Mais l’effet Goon du début à disparu : quand je l’ai découvert, dans la salle d’attente de mon tatoueur, je me suis régalé avec les premiers numéros. Du «comics» pur et dur, drôle, décalé, bourré de références, avec un héros au grand cœur dans un énorme corps de brute looké bad-boy made in prohibition* sur fond de légère teinture scénaristique. Du Picsou magazine trash quoi, reposant pour les neurones.
Seulement voilà, même à raison de seulement 3/4 de numéro par an, au bout de seize on s’ennuie un peu : les interventions de Tom Waits ou de Schwarzy, entre autres stars, ne suffisent pas à ranimer la flamme. Pourquoi Eric ne s’acoquine-t-il pas avec un complice à plume qui apporterait un peu de fraîcheur à cet univers qui fleure bon l’alcool frelaté et la sueur des rings, la chair en décomposition et les tacos ? Histoire de… De faire des histoires !
Allez, tout de même, je le confesse, le chapitre central m’a bien amusé. Peut-être parce qu’il est principalement en Espagnol et que j’ai dû me replonger dans mes souvenirs de vacances pour traduire (Allemand seconde langue, entschuldigung) ; et surtout parce que j’adore cet être reptilien aux yeux globuleux et à la gueule pleine de dents, qui passe sans transition ni scrupules d’une passion carnassière pour les poulets à un embrasement charnel pour une plantureuse lavandière mexicaine. Ça c’est du Powell.

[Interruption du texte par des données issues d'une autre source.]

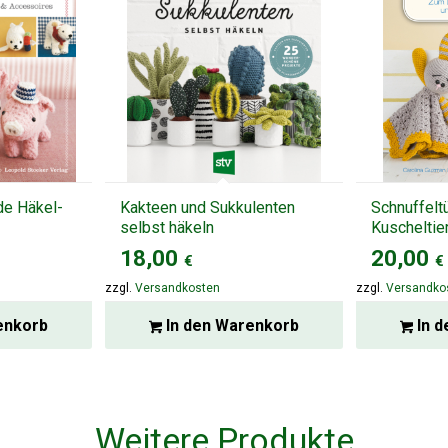
de Häkel-
Kakteen und Sukkulenten
Schnuffelt
selbst häkeln
Kuscheltie
18,00
20,00
€
€
zzgl.
Versandkosten
zzgl.
Versandko
enkorb
In den Warenkorb
In d
Weitere Produkte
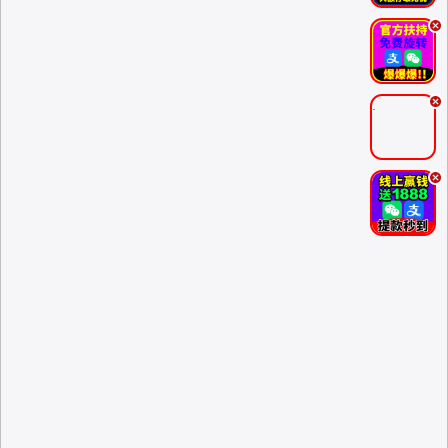
.
.
.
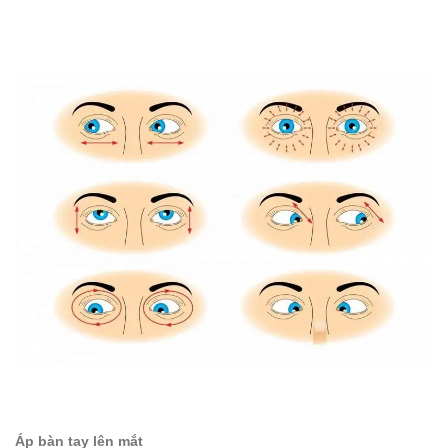
Áp bàn tay lên mắt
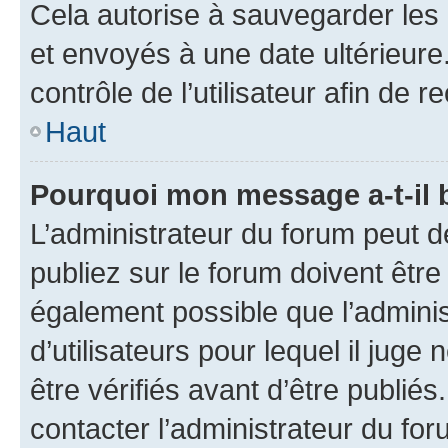
Cela autorise à sauvegarder les
et envoyés à une date ultérieur
contrôle de l’utilisateur afin d
Haut
Pourquoi mon message a-t-il 
L’administrateur du forum peut 
publiez sur le forum doivent être v
également possible que l’adminis
d’utilisateurs pour lequel il jug
être vérifiés avant d’être publiés
contacter l’administrateur du for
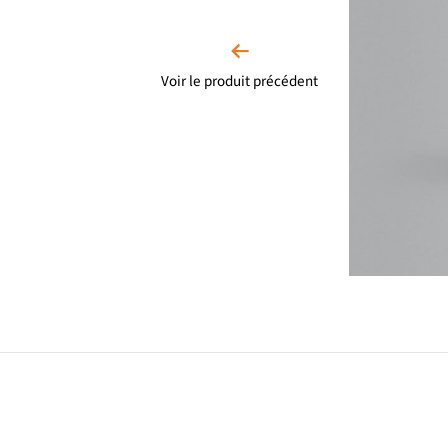
Voir le produit précédent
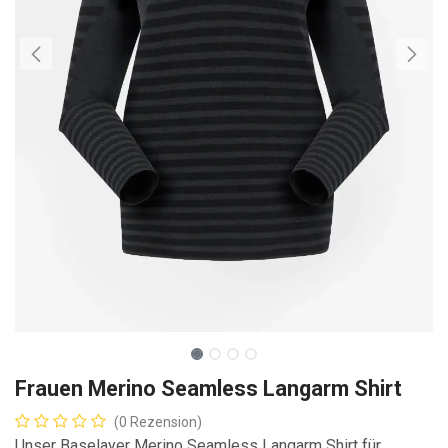
Frauen Merino Seamless Langarm Shirt
(0 Rezension)
Unser Baselayer Merino Seamless Langarm Shirt für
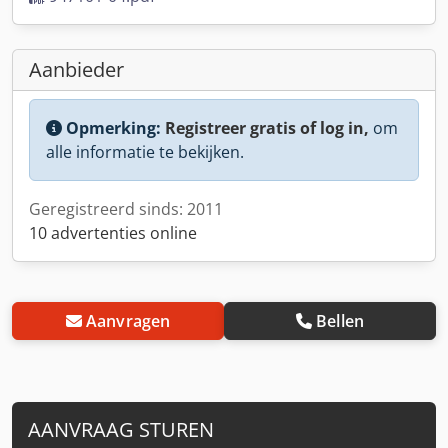
Aanbieder
Opmerking:
Registreer gratis of log in,
om
alle informatie te bekijken.
Geregistreerd sinds: 2011
10 advertenties online
Aanvragen
Bellen
AANVRAAG STUREN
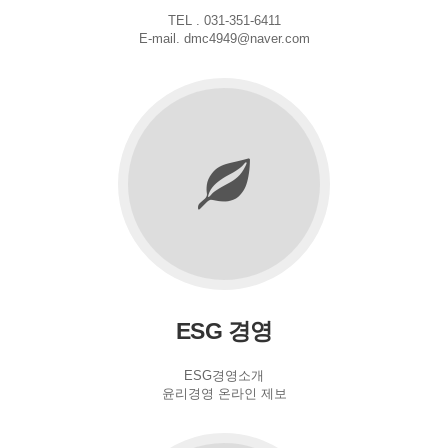
TEL . 031-351-6411
E-mail. dmc4949@naver.com
ESG 경영
ESG경영소개
윤리경영 온라인 제보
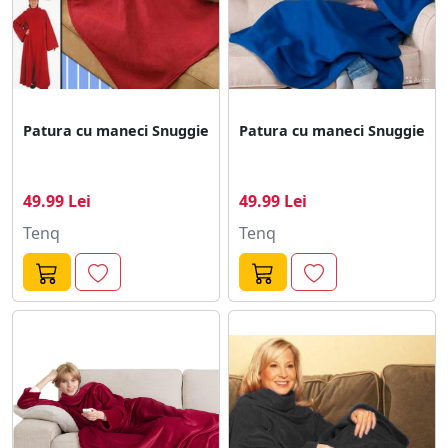
Patura cu maneci Snuggie
Patura cu maneci Snuggie
49.99 Lei
49.99 Lei
Tenq
Tenq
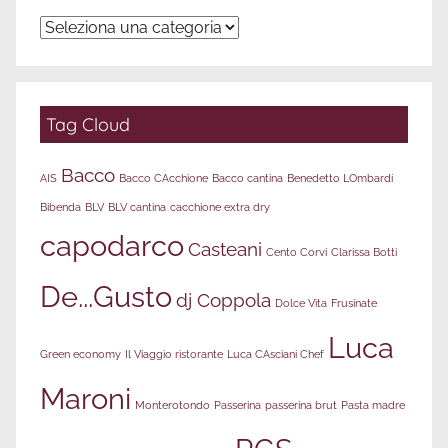
Filtra
per
categoria
Tag Cloud
Bacco
AIS
Bacco CAcchione
Bacco cantina
Benedetto LOmbardi
Bibenda
BLV
BLV cantina
cacchione extra dry
capodarco
Casteani
Cento Corvi
Clarissa Botti
De...Gusto
dj Coppola
Dolce Vita
Frusinate
Luca
Green economy
Il Viaggio ristorante
Luca CAsciani Chef
Maroni
Monterotondo
Passerina
passerina brut
Pasta madre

Pour la petite anecdote, j’ai eu la joie de croiser Eric Powell au dernier Salon du livre de Paris. Nous attendions avec Jacques (Grand Gourou du site) un auteur pour une mémorable interview quand il me fait remarquer celui qui griffonne à côté de moi. « Regarde, dit-il, il dessine le Goon ». Ni une ni deux, je m’approche et j’attaque dans la langue de Shakespeare une ode au talent de l’artiste qui me remercie en me disant que Powell serait ravi de l’entendre mais que lui travaille sur Hulk. Là, une mise en couleurs m’aurait sans aucun doute évité ce grand moment de solitude.
*Fallait-il oser cette succession outrageuse d’anglicismes ?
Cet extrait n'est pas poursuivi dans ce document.